One industry at a time, from health care to music, small companies are transforming how we discover and contract with professionals. Now Architizer is getting into the game. The site, best known for featuring architects' portfolios, is betting that it can attract real estate developers and private owners with ground-up projects and match those buyers with its community of design talent.
"Finding an architect is a task filled with mystery and frustration," Architizer founder and CEO Marc Kushner, AIA, said in a statement. Kushner launched Find an Architect today with the goal of solving that problem.
On the site, users looking for an architect post their project type, location, and estimated square footage. Architects express interest, based on those parameters, and then submit formal proposals if they make a user’s shortlist.
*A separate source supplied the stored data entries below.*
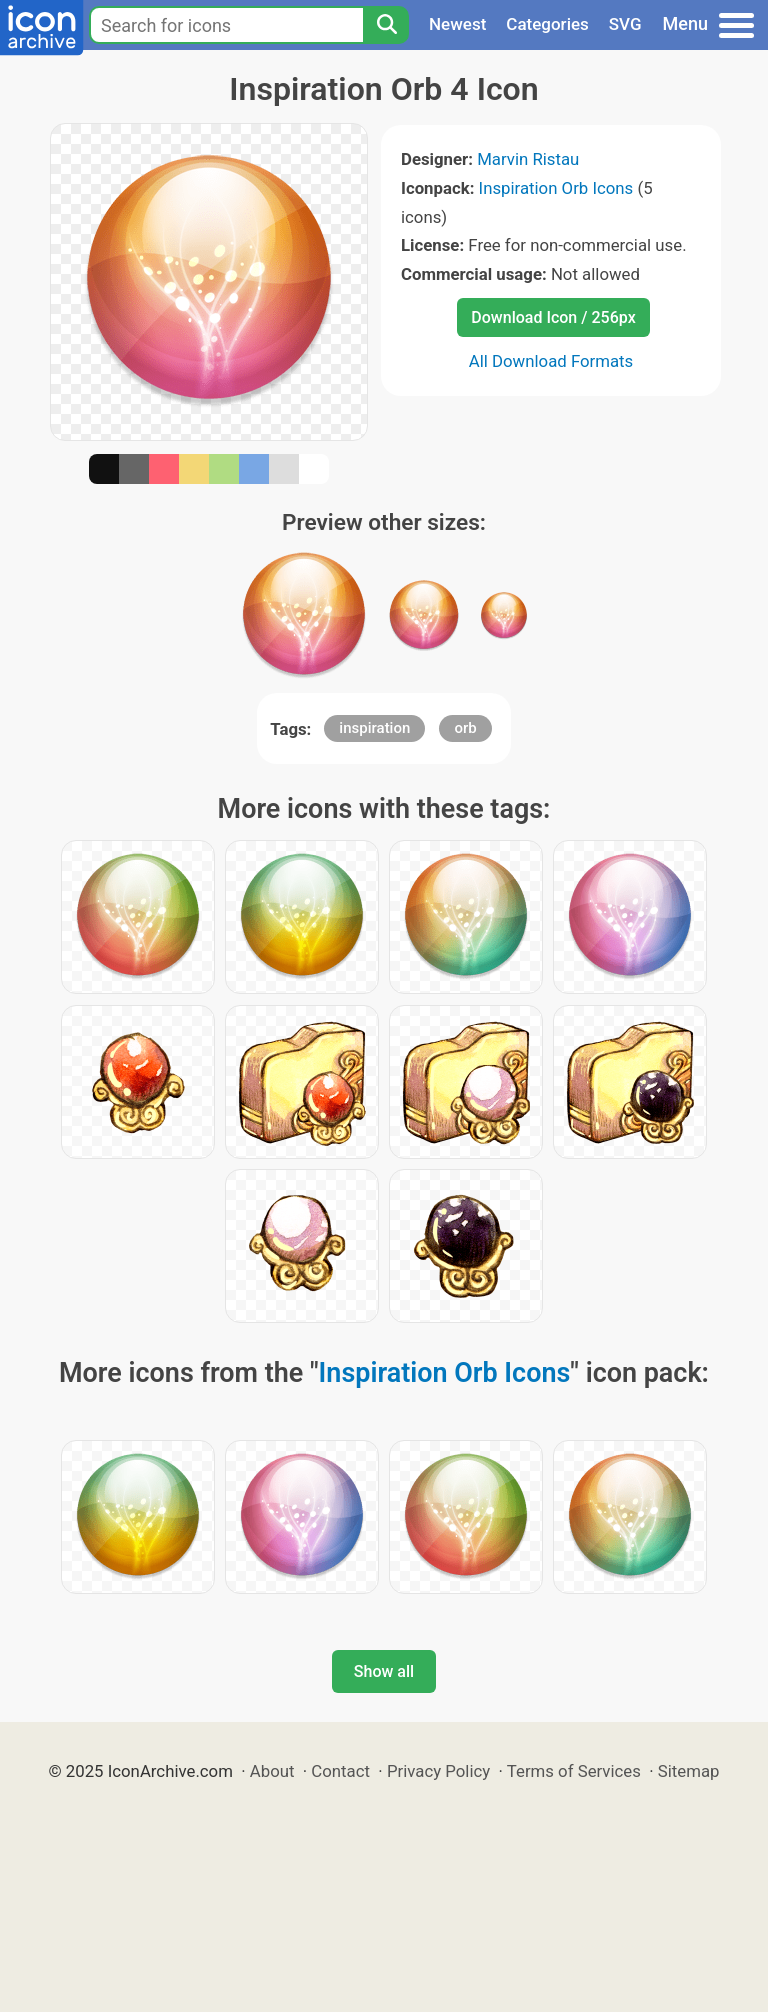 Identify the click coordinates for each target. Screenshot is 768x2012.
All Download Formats (551, 361)
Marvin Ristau (528, 159)
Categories (547, 24)
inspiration (374, 728)
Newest (457, 24)
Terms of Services (574, 1771)
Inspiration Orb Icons (556, 188)
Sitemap (689, 1771)
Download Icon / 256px (553, 317)
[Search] (386, 25)
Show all (384, 1671)
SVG (625, 24)
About (272, 1771)
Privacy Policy (438, 1771)
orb (465, 728)
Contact (340, 1771) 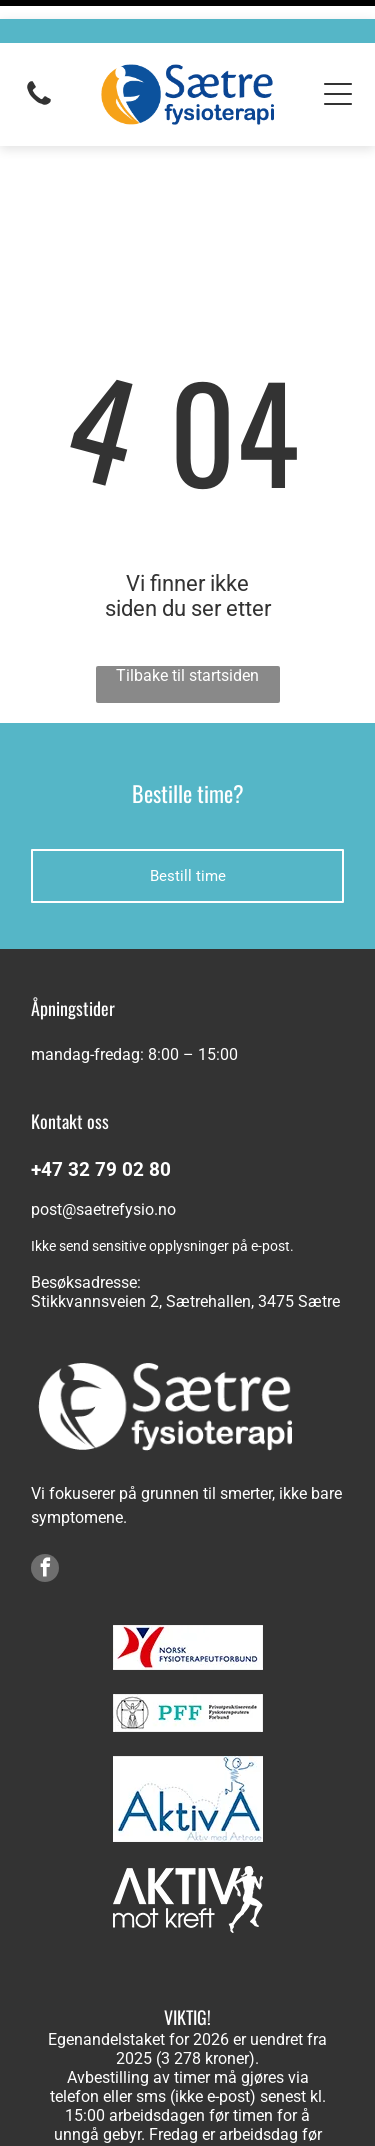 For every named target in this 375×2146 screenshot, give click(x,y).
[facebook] (45, 1484)
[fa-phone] (39, 84)
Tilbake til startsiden (187, 589)
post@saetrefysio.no (103, 1123)
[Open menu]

Outside of projects for institutional clients like museums and government agencies, most building commissions today are the result of hard-won architect-client relationships. Find an Architect could disrupt that dynamic, and help individual practitioners compete against larger firms.
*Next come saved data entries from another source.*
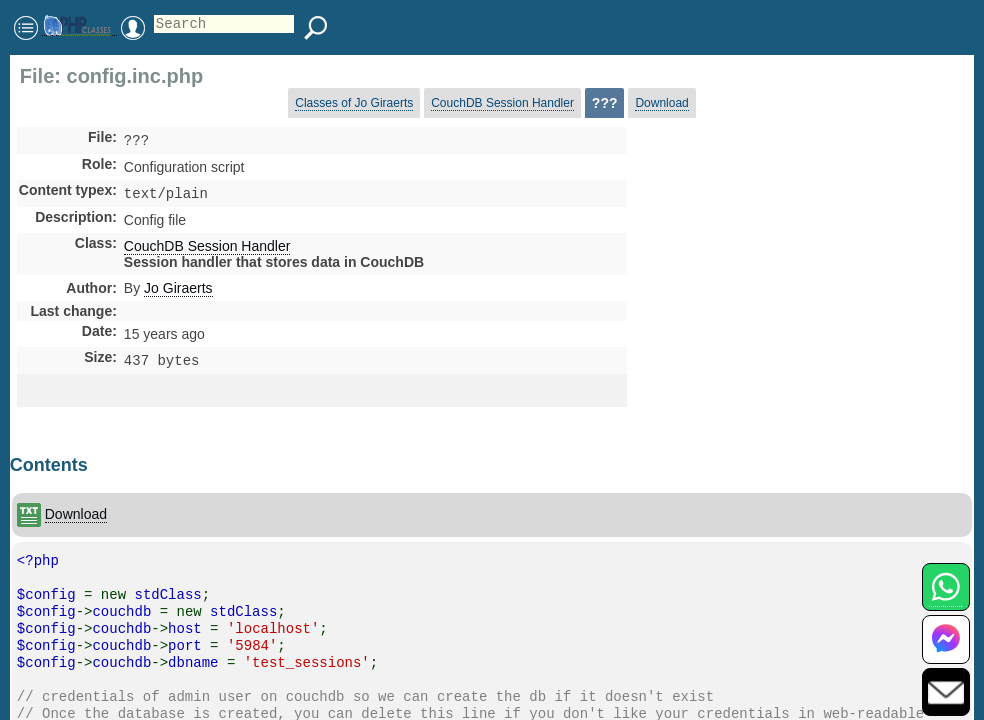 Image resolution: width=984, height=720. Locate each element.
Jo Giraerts (178, 292)
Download (661, 103)
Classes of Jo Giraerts (354, 103)
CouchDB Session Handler (502, 103) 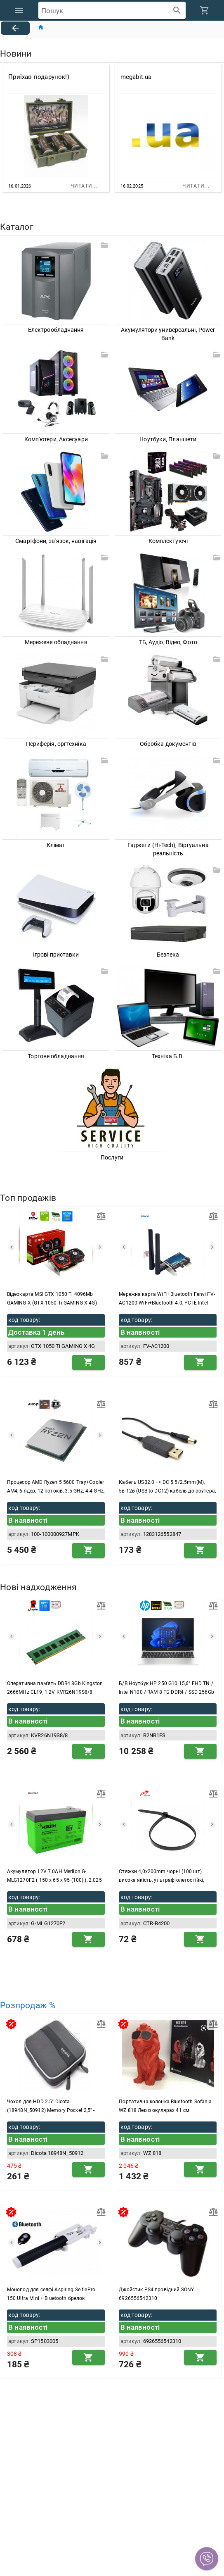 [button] (206, 2558)
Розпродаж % (27, 2005)
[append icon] (177, 10) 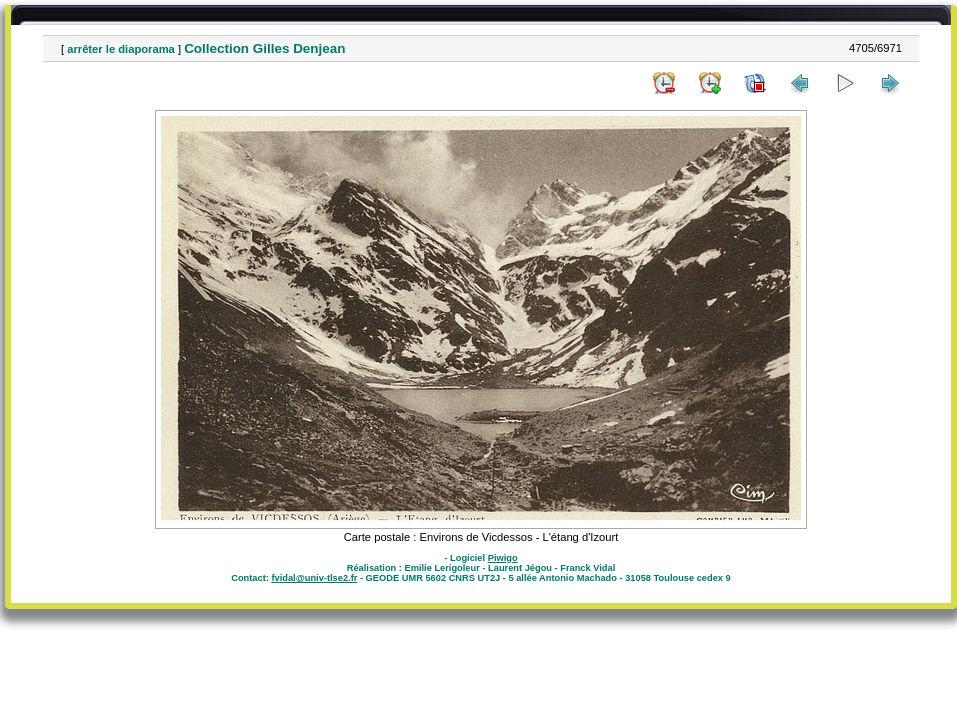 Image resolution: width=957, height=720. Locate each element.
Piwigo (503, 558)
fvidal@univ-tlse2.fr (314, 578)
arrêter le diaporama (121, 49)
Sites like Houzz already offer a similar solution for residential remodeling projects. Architizer, in contrast, is focused on larger-scale, from-scratch projects, which are a more natural extension of the B2B marketplace of 35,000 firms that Architizer has grown since 2009 with a business model that relies on promoted product listings and ads.
Find an Architect promises to bring a new layer of transparency to the market, but that promise only extends so far: Because architects are licensed by state, the site is only as useful as the talent available in your backyard.